Before we go further, I would like to quote Logan from OpenAI, who talks about thinking of AI now in terms of the potential possibilities that GPT-5 (or subsequent versions or alternatives) may offer us. This way, it's easier to go beyond what has so far seemed realistic.
So, illustrating our situation, we will want the interaction with AI not to rely solely on the default available capabilities. Of course, we can still find value in this, but we're talking about something akin to a "demo".
Instead, we will want AI to gain access to our individual context. I mean both information and skills that are necessary for it to become part of our daily life. Specifically, this includes:
the ability to interpret commands within the current conversation
having basic information about us
access to environmental data (location, device status, current activity, weather)

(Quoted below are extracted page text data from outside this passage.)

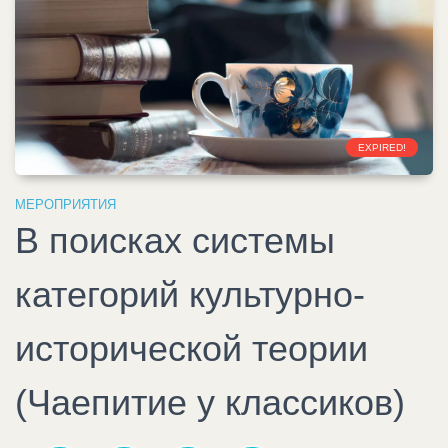
EXPIRED!
МЕРОПРИЯТИЯ
В поисках системы
категорий культурно-
исторической теории
(Чаепитие у классиков)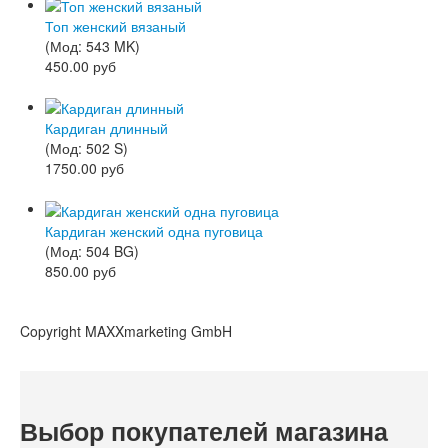
Топ женский вязаный
(Мод:
543 MK
)
450.00 руб
Кардиган длинный
(Мод:
502 S
)
1750.00 руб
Кардиган женский одна пуговица
(Мод:
504 BG
)
850.00 руб
Copyright MAXXmarketing GmbH
Выбор покупателей магазина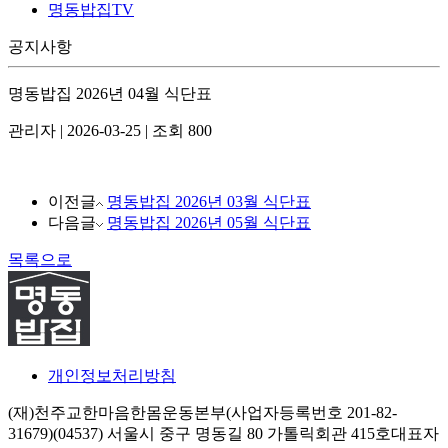
명동밥집TV
공지사항
명동밥집 2026년 04월 식단표
관리자
|
2026-03-25
|
조회 800
이전글
명동밥집 2026년 03월 식단표
다음글
명동밥집 2026년 05월 식단표
목록으로
개인정보처리방침
(재)천주교한마음한몸운동본부(사업자등록번호 201-82-
31679)
(04537) 서울시 중구 명동길 80 가톨릭회관 415호
대표자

the ability to manage its own memory
the ability to take asynchronous actions
the ability to respond to events and work according to a schedule, as well as proactivity
the ability to use our knowledge base and indicated sources
the ability to use APIs of tools, applications, services, and devices
text, voice, and visual communication
One might think that we are aiming for a result in which AI is able to perform virtually any activity for us.

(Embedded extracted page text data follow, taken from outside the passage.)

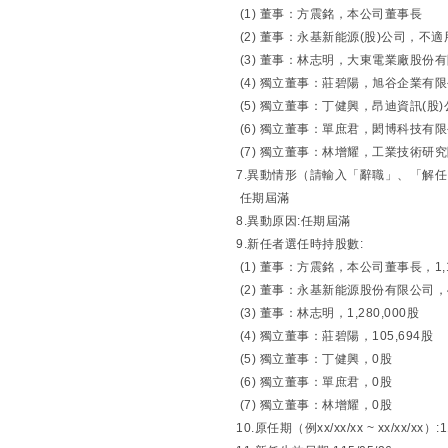
(1) 董事：方震銘，本公司董事長
(2) 董事：永基新能源(股)公司，不適
(3) 董事：林志明，大東電業廠股份
(4) 獨立董事：莊碧陽，旭谷企業有
(5) 獨立董事：丁健興，昂迪資訊(股
(6) 獨立董事：單庶君，閎博科技有
(7) 獨立董事：林增耀，工業技術研
7.異動情形（請輸入「辭職」、「解
任期屆滿
8.異動原因:任期屆滿
9.新任者選任時持股數:
(1) 董事：方震銘，本公司董事長，1,1
(2) 董事：永基新能源股份有限公司，45
(3) 董事：林志明，1,280,000股
(4) 獨立董事：莊碧陽，105,694股
(5) 獨立董事：丁健興，0股
(6) 獨立董事：單庶君，0股
(7) 獨立董事：林增耀，0股
10.原任期（例xx/xx/xx ~ xx/xx/xx）:11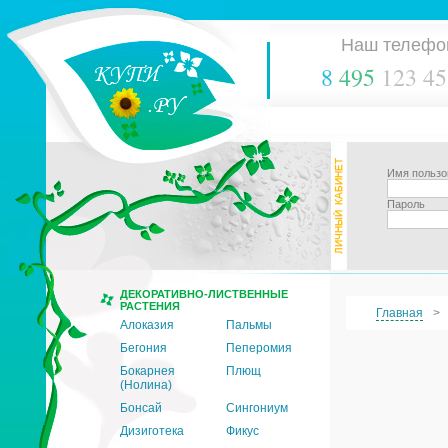
Наш телефо
8
495
123 45
Имя пользо
Пароль
ДЕКОРАТИВНО-ЛИСТВЕННЫЕ
РАСТЕНИЯ
Главная
Алоказия
Пальмы
Бегония
Пеперомия
Бокарнея
Плющ
(Нолина)
Бонсай
Сингониум
Дизиготека
Фикус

Experience (and a number of technology limitations, as well as our requirements) suggest to me that in practice we will strive to achieve a type of collaboration in which both we and AI have access to the same areas and complement each other.
Even just looking at the above diagrams, one can notice that we are talking about a complex system. And indeed, in a sense, it is, but it is possible to define certain universal principles and patterns that form the foundation of the entire system's development. It is important to remember both the current limitations and to maintain flexibility resulting from the development of both artificial intelligence and other services and tools.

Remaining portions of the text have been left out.